How to Prove That $\displaystyle \lim_{t \to 0^+}\; e^{- \frac{1}{t}} = 0$? What is the best way to prove that $\displaystyle \lim_{t \to 0^+}\; e^{- \frac{1}{t}} = 0$? Intuitively, it seems true because as $t \rightarrow 0$ from above, $\frac{1}{t} \rightarrow \infty$ and therefore $e^{-\frac{1}{t}} \rightarrow 0$. Is there a way to turn these observations into a rigorous proof without pulling some magic epsilon from the aether?
 A: Assuming we take into account Michael's observation in the comment above, what you wrote is a proof, provided you know how to justify the deductions involved.
Indeed, it is true that 

if  $\lim\limits_{t\to b}f(t)=a$ and $\lim\limits_{s\to c}g(s)=b$, then $\lim\limits_{s\to c}f(g(s))=a$. 

Prove this in general.
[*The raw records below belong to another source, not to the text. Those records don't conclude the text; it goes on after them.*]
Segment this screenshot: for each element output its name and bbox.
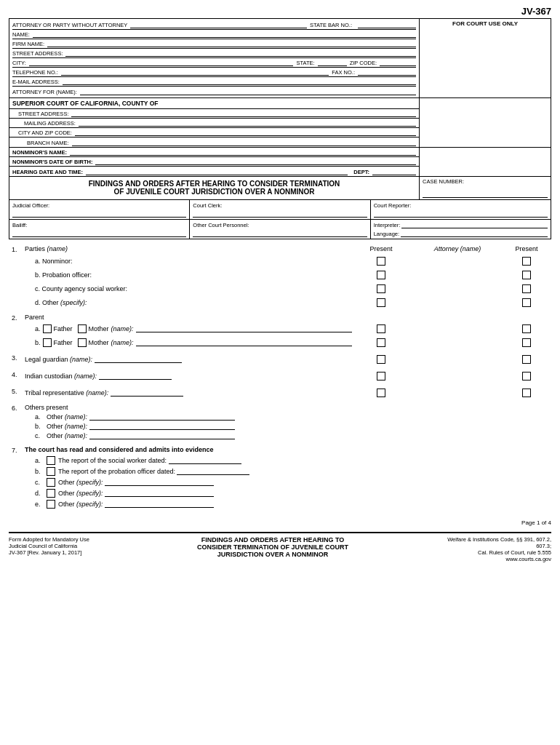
- checkbox-a-present[interactable]: [352, 257, 410, 266]
- section7-check-c[interactable]: [47, 478, 55, 487]
- section7-check-a[interactable]: [47, 456, 55, 465]
- other-personnel-cell: Other Court Personnel:: [190, 220, 370, 239]
- parent-b-name-italic: (name):: [111, 339, 134, 346]
- parent-a-name-field[interactable]: [136, 325, 352, 332]
- checkbox-a-attorney-present[interactable]: [505, 257, 548, 266]
- nonminor-hearing-row: HEARING DATE AND TIME: DEPT:: [9, 167, 419, 176]
- section7-item-a: a. The report of the social worker dated…: [35, 456, 548, 465]
- section2: 2. Parent a. Father Mother (name):: [12, 314, 548, 351]
- parent-a-father-check[interactable]: [43, 324, 52, 333]
- title-line1: FINDINGS AND ORDERS AFTER HEARING TO CON…: [12, 180, 416, 188]
- page-number: Page 1 of 4: [9, 519, 551, 526]
- title-left: FINDINGS AND ORDERS AFTER HEARING TO CON…: [9, 177, 420, 199]
- section6-num: 6.: [12, 404, 25, 412]
- section3-attorney-present[interactable]: [505, 355, 548, 364]
- tel-label: TELEPHONE NO.:: [12, 69, 58, 76]
- section6: 6. Others present a. Other (name): b.: [12, 404, 548, 442]
- parent-b-present[interactable]: [352, 338, 410, 347]
- section3: 3. Legal guardian (name):: [12, 354, 548, 367]
- section4-present[interactable]: [352, 372, 410, 381]
- personnel-row2: Bailiff: Other Court Personnel: Interpre…: [9, 219, 551, 239]
- name-label: NAME:: [12, 31, 30, 38]
- page: JV-367 ATTORNEY OR PARTY WITHOUT ATTORNE…: [0, 0, 560, 745]
- parent-a-father-label: Father: [54, 325, 73, 332]
- section3-num: 3.: [12, 354, 25, 362]
- parent-a-mother-check[interactable]: [78, 324, 87, 333]
- party-row-c: c. County agency social worker:: [25, 283, 548, 295]
- nonminor-section: NONMINOR'S NAME: NONMINOR'S DATE OF BIRT…: [9, 148, 551, 177]
- court-street-row: STREET ADDRESS:: [9, 109, 419, 119]
- clerk-label: Court Clerk:: [193, 202, 222, 209]
- section5-present[interactable]: [352, 389, 410, 397]
- attorney-for-label: ATTORNEY FOR (name):: [12, 89, 77, 95]
- party-row-d: d. Other (specify):: [25, 297, 548, 308]
- checkbox-b-present[interactable]: [352, 271, 410, 279]
- section7-check-e[interactable]: [47, 500, 55, 509]
- top-section: ATTORNEY OR PARTY WITHOUT ATTORNEY STATE…: [9, 18, 551, 98]
- parent-a-mother-label: Mother: [89, 325, 109, 332]
- footer-center-line1: FINDINGS AND ORDERS AFTER HEARING TO: [111, 536, 435, 543]
- footer-council: Judicial Council of California: [9, 543, 111, 549]
- section4-attorney-present[interactable]: [505, 372, 548, 381]
- section4-content: Indian custodian (name):: [25, 370, 548, 384]
- section1-num: 1.: [12, 245, 25, 253]
- footer-left: Form Adopted for Mandatory Use Judicial …: [9, 536, 111, 556]
- clerk-cell: Court Clerk:: [190, 200, 370, 219]
- nonminor-dob-row: NONMINOR'S DATE OF BIRTH:: [9, 157, 419, 167]
- section7-content: The court has read and considered and ad…: [25, 446, 548, 511]
- footer: Form Adopted for Mandatory Use Judicial …: [9, 532, 551, 562]
- parent-b-mother-label: Mother: [89, 339, 109, 346]
- footer-center: FINDINGS AND ORDERS AFTER HEARING TO CON…: [111, 536, 435, 558]
- section7-check-d[interactable]: [47, 489, 55, 498]
- parent-b-father-check[interactable]: [43, 338, 52, 347]
- section7-check-b[interactable]: [47, 467, 55, 476]
- section4-num: 4.: [12, 370, 25, 378]
- section1: 1. Parties (name) Present Attorney (name…: [12, 245, 548, 311]
- section5-row: Tribal representative (name):: [25, 387, 548, 399]
- zip-label: ZIP CODE:: [350, 60, 377, 66]
- section7-item-e: e. Other (specify):: [35, 500, 548, 509]
- parent-a-attorney-present[interactable]: [505, 324, 548, 333]
- court-use-section: FOR COURT USE ONLY: [420, 19, 551, 97]
- footer-rev: JV-367 [Rev. January 1, 2017]: [9, 549, 111, 556]
- parties-header: Parties (name) Present Attorney (name) P…: [25, 245, 548, 252]
- interpreter-label: Interpreter:: [374, 222, 401, 228]
- checkbox-b-attorney-present[interactable]: [505, 271, 548, 279]
- section7: 7. The court has read and considered and…: [12, 446, 548, 511]
- interpreter-cell: Interpreter: Language:: [371, 220, 551, 239]
- section4-row: Indian custodian (name):: [25, 370, 548, 382]
- parent-b-mother-check[interactable]: [78, 338, 87, 347]
- section3-content: Legal guardian (name):: [25, 354, 548, 367]
- checkbox-c-present[interactable]: [352, 284, 410, 293]
- parent-b-attorney-present[interactable]: [505, 338, 548, 347]
- section1-content: Parties (name) Present Attorney (name) P…: [25, 245, 548, 311]
- nonminor-name-label: NONMINOR'S NAME:: [12, 149, 67, 156]
- bailiff-label: Bailiff:: [12, 222, 27, 228]
- parent-b-name-field[interactable]: [136, 339, 352, 346]
- section6-content: Others present a. Other (name): b. Other…: [25, 404, 548, 442]
- footer-right: Welfare & Institutions Code, §§ 391, 607…: [435, 536, 551, 562]
- footer-right-line3: www.courts.ca.gov: [435, 556, 551, 562]
- section4: 4. Indian custodian (name):: [12, 370, 548, 384]
- checkbox-c-attorney-present[interactable]: [505, 284, 548, 293]
- section6-title: Others present: [25, 404, 548, 411]
- section7-num: 7.: [12, 446, 25, 454]
- city-label: CITY:: [12, 60, 26, 66]
- nonminor-dept-label: DEPT:: [353, 169, 369, 175]
- section2-num: 2.: [12, 314, 25, 322]
- court-city-label: CITY AND ZIP CODE:: [12, 130, 72, 136]
- section3-present[interactable]: [352, 355, 410, 364]
- parties-label: Parties (name): [25, 245, 352, 252]
- checkbox-d-present[interactable]: [352, 298, 410, 307]
- section3-row: Legal guardian (name):: [25, 354, 548, 365]
- footer-center-line3: JURISDICTION OVER A NONMINOR: [111, 551, 435, 558]
- party-row-b: b. Probation officer:: [25, 269, 548, 281]
- section5-attorney-present[interactable]: [505, 389, 548, 397]
- checkbox-d-attorney-present[interactable]: [505, 298, 548, 307]
- section2-content: Parent a. Father Mother (name):: [25, 314, 548, 351]
- parent-a-present[interactable]: [352, 324, 410, 333]
- court-use-label: FOR COURT USE ONLY: [452, 20, 518, 27]
- court-header: SUPERIOR COURT OF CALIFORNIA, COUNTY OF: [9, 98, 419, 109]
- present-col-header: Present: [352, 245, 410, 252]
- judicial-cell: Judicial Officer:: [9, 200, 190, 219]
Moreover, this is also true when some of $a$, $b$ and $c$ are not numbers but $+\infty$ or $-\infty$, and when some of the limits have the arrow $\to$ replaced by $\uparrow$ or $\downarrow$, provided you combine things correctly. (It is probably a useful excercise to make the complete list of statements of this form that are true, in fact!)
Once you have that, then prove that $\lim_{t\downarrow0}1/t=+\infty$ and that $\lim_{t\to+\infty}e^{-t}=0$.
Finally, put things together.
A: To prove that $\lim_{t\downarrow 0} e^{-1/t}$ = 0, set 
$$e^{-1/t} < \epsilon.$$
Taking reciprocals, 
$$e^{1/t} > 1/\epsilon.$$
Now take logs on both sides to get
$$1/t > \log(1/\epsilon).$$
Finally invert to get
$$ 0 < t < 1/\log(1/\epsilon).$$
A: Make $s=1/t$ such that 
$$ \lim_{t \to 0^+}\; e^{- \frac{1}{t}} = \lim_{s \to +\infty}\; e^{-s} = e^{-\infty} =0 $$